(Collected data)
Content starts
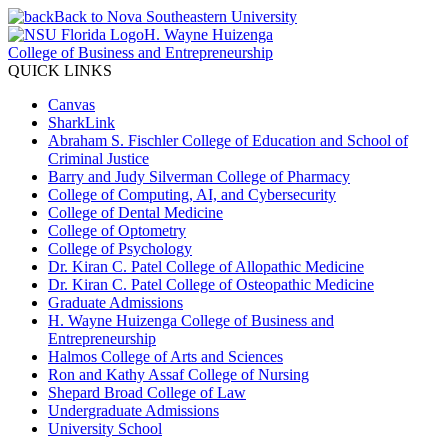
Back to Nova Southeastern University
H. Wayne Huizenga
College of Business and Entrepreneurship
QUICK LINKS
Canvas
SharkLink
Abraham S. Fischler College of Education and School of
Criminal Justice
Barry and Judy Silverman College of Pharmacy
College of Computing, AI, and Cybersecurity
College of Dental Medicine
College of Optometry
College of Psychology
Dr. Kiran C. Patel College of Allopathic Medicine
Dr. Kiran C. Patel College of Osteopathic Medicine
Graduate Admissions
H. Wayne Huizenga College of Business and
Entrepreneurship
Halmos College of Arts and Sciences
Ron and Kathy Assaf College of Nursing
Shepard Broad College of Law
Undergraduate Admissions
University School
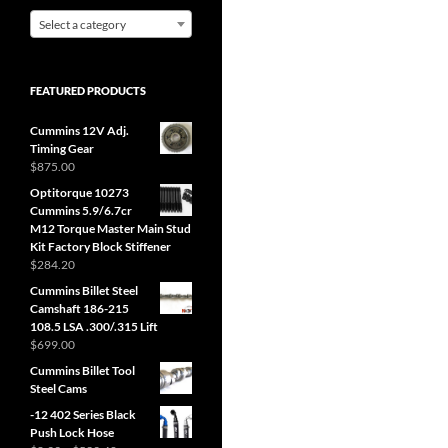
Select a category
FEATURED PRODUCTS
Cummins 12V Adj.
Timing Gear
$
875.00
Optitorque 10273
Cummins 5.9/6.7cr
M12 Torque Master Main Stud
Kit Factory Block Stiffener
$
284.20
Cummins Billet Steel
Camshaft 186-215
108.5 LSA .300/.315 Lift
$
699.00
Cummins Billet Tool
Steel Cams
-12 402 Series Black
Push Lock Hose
Content ends
* _Work required_: Print, exactly, each line above from the one with "Criminal Justice" to the one with "FEATURED PRODUCTS", end lines included. Leave pictures out of it.

* _Solution to the problem_:
Criminal Justice
Barry and Judy Silverman College of Pharmacy
College of Computing, AI, and Cybersecurity
College of Dental Medicine
College of Optometry
College of Psychology
Dr. Kiran C. Patel College of Allopathic Medicine
Dr. Kiran C. Patel College of Osteopathic Medicine
Graduate Admissions
H. Wayne Huizenga College of Business and
Entrepreneurship
Halmos College of Arts and Sciences
Ron and Kathy Assaf College of Nursing
Shepard Broad College of Law
Undergraduate Admissions
University School
Select a category
FEATURED PRODUCTS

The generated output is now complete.